I've had a small revelation tonight. Really, on the inside, I'm just back in Jr. High. And really, for all the crap we give Jr. Highers, that's not such a bad thing.
I went to a movie tonight with my mom and her slighlty depressed, very stressed friend. And, oh!, coming back, I feel so down. And I've been trying to figure out why. I got a bit sad, during the movie (Pride and Prejudice, for the third time), and at first I thought it was only about realizing there are some things in life I will never do (i.e., live in England). But then, I thought, Why do I want to live in England so badly??? Why does that seem so ideal and safe, in a little village in the Peak District? To dance and laugh and hardly be well educated or important? (Being well-educated and important being of course the two most important things in life.) And I think maybe I'm beginning to see why it is. I suppose I've never really felt a sense of belonging in my own home. From a very early age, I began to set up sharp distinctions between myself and my parents and the way we do things and view the world. I never felt at home in school, either, because I was always the smart one, the geek, and the one who was far too naive for her own good, the one who didn't have Barbies and couldn't watch Full House. But, in books, there was a world in which I did belong, becuase Everyone belonged, no matter how silly or stupid or bad. In books, I found community.

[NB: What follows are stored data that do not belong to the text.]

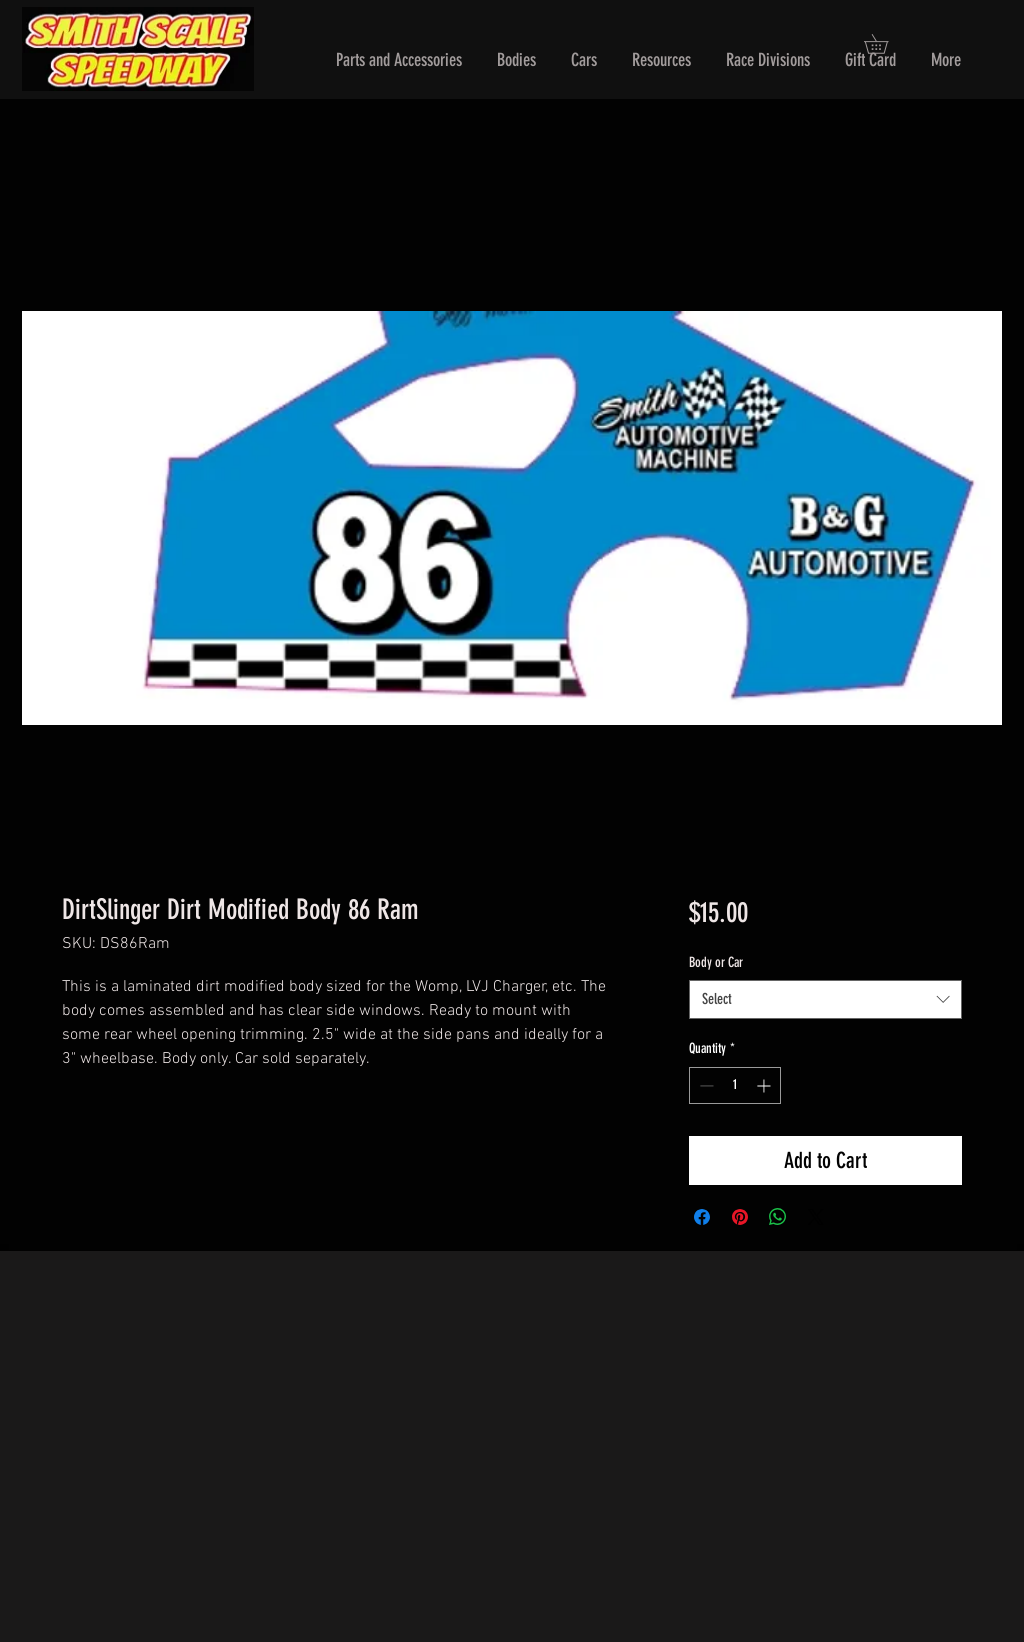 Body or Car (716, 962)
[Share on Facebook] (702, 1217)
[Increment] (765, 1085)
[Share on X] (816, 1217)
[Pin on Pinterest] (740, 1217)
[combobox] (825, 999)
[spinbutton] (735, 1085)
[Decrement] (704, 1085)
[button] (399, 60)
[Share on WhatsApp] (778, 1217) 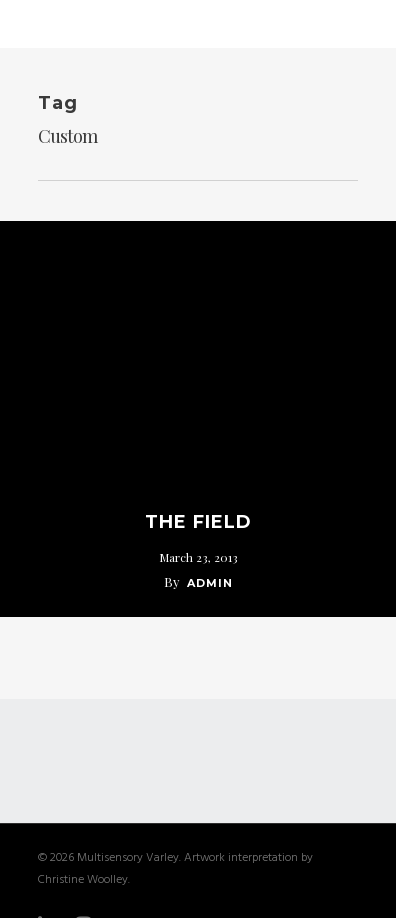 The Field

My favorite books, which I have grown up on from the age of 12 or 13, are the novels by Jane Austen. I know those books backwards and forwards, they are my world of safety, my world of intellectual stimulation, my world that never rejects me or leaves me behind. And everyone in those books Belongs, even if the don't, really, simply by virtue of being in the books. All of her novels are set in England, and thus when I visited England in college, as we descended onto the tarmac among fields of yellow flowers, I felt like I was coming Home in a way I have never felt anywhere else. It was so odd to me, that I should feel that way, but wonderful all the same.
However, I think that's why the fact that I will never live in that uneducated British village is disheartening to me. First, because, of course, if I really went there, it woudln't matter that I can recite Pride and Prejudice backwars and forwards, I would Never be a member of the community, I would be The American. Secondly, tho, I think that uneducated British village represents to me my hopes to Ever feel a sense of belonging, and when I realize I will never live there, I feel as tho my hopes of belonging are dashed for all time. Forever and ever I will be an outsider. Just as I have always been.

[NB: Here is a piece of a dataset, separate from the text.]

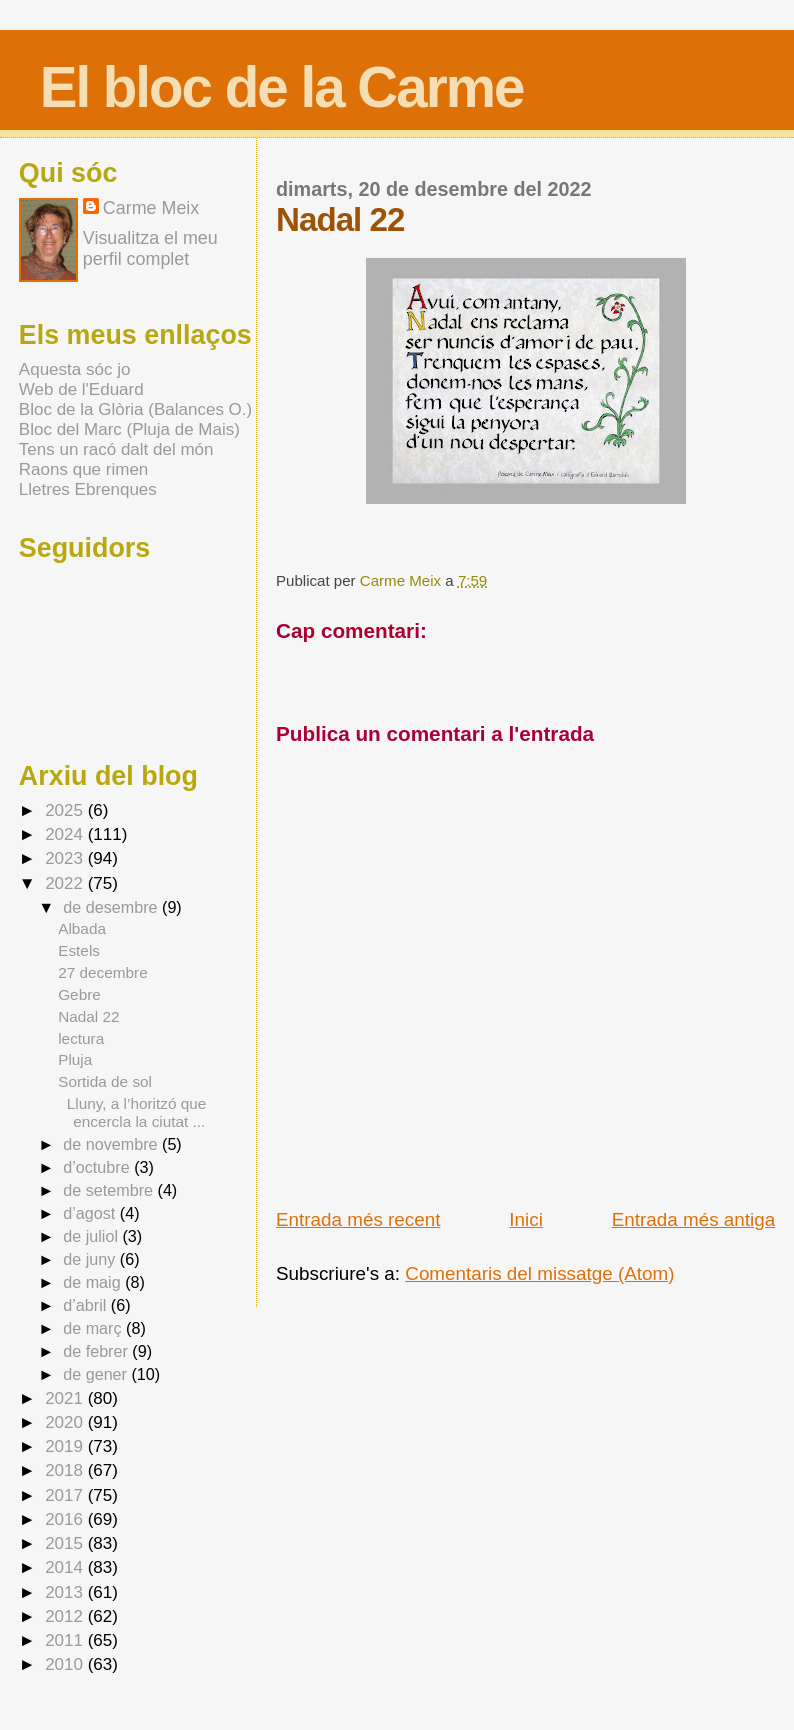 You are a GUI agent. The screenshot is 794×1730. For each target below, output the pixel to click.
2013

Yesterday I visited an old professor of mine for the evening, and it was Wonderful. It was so different (and a bit scary!), relating to her as a friend instead of just a professor, esp. since she seems to want me to call her by her first name!, but for those brief hours we were together, I felt so understood, so supported, so much like I belonged. Which is funny, becuase in some ways she and I are very different. But her unconditional support was wonderful.

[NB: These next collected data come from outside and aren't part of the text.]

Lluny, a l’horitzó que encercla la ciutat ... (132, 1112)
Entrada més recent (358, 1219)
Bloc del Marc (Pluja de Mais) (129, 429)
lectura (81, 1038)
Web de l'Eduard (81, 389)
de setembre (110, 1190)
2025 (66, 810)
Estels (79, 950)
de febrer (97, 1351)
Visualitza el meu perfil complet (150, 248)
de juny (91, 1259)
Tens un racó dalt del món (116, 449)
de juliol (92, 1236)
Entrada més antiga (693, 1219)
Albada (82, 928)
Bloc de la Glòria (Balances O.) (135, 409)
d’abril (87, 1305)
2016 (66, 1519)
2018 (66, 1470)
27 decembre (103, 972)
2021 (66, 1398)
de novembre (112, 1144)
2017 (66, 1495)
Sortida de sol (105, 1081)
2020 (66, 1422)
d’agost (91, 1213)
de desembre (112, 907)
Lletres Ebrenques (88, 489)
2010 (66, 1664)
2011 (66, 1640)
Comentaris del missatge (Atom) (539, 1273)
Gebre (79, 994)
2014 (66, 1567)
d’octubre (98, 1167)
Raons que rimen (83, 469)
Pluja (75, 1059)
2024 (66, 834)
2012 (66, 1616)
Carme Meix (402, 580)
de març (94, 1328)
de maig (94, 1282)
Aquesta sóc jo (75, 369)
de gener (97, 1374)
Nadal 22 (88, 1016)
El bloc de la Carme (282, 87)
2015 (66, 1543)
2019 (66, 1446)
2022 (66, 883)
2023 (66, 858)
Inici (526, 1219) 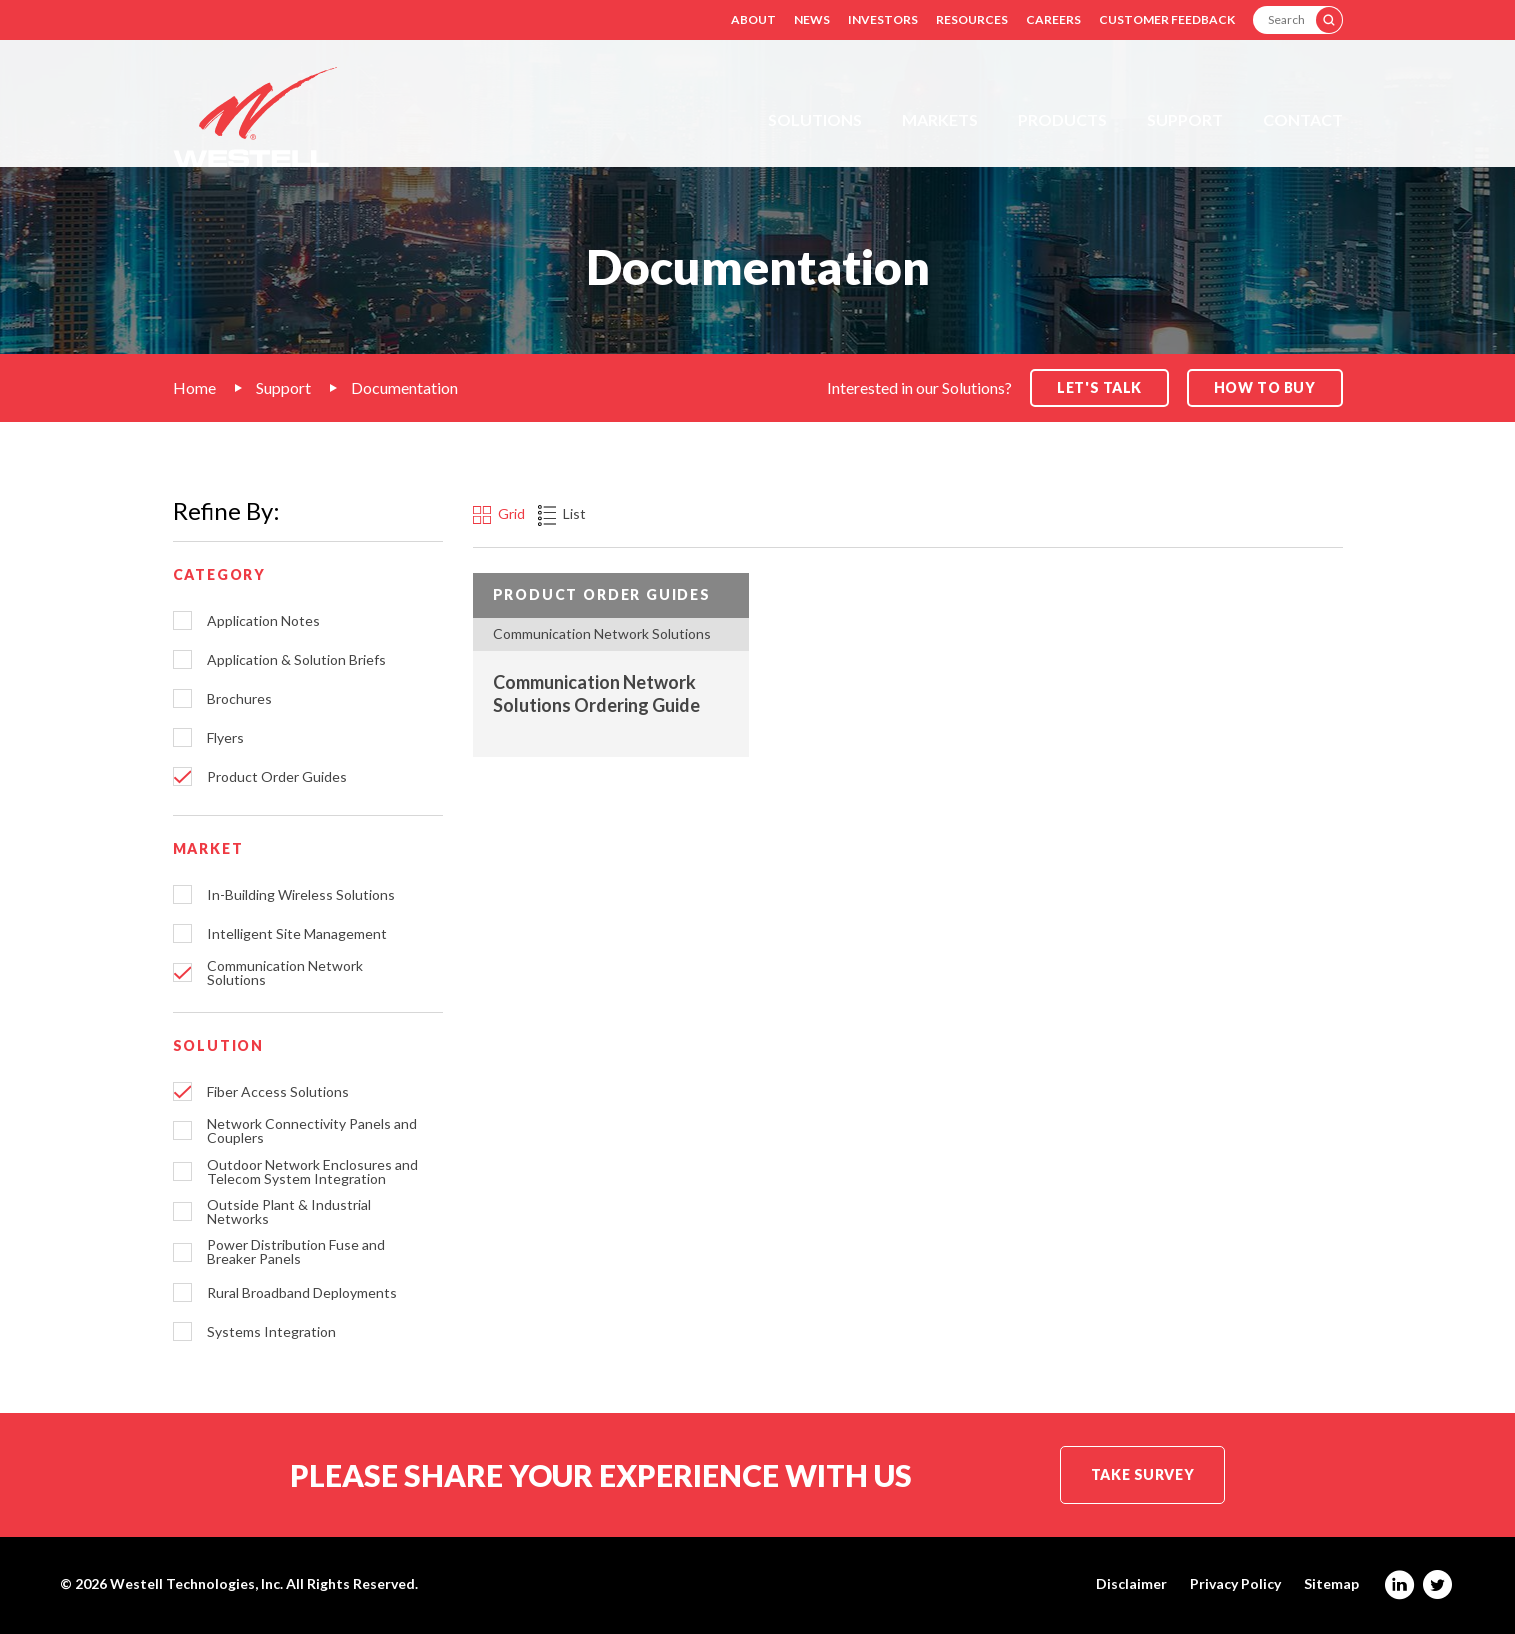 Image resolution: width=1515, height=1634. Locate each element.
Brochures (239, 699)
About (753, 19)
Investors (883, 19)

Now I'm back at home, surrounded by decidedly conditional support, and by many people with whom I do not have a sense of 'belonging.' Friends are far away, with their own lives to lead, their own happiness which can only partially be mine, or their own struggles which I cannot experience with them. And my family, oh!, I am sad about them. I love them, and feel this tinge of homesickness about leaving them next week, and yet much of the time I Can't Stand Them. But it makes me sad to know pretty much for a fact that I will never again come back to this house as 'home.' Home will always be somewhere else now. Only now, of course, I haven't got one.
Right now, I walk a narrow path, on a high ridge. I have a purpose, a goal, and work to do, and I like both the purpose and the work, but it's very lonely on the ridge. I feel as tho if I slip up, if I lean out too far to the left of to the right, I will fall away, and there will be nothing there to catch me.
Jr. Highers aren't stupid when they want to 'fit in.' As primitive as it is, this is their way of showing their need for community. And we all need it, yes, every last one of us. Please, God, show me mine.

1 comment:

Melodee said...

I have no doubt you'll find your community in time. Hang in there.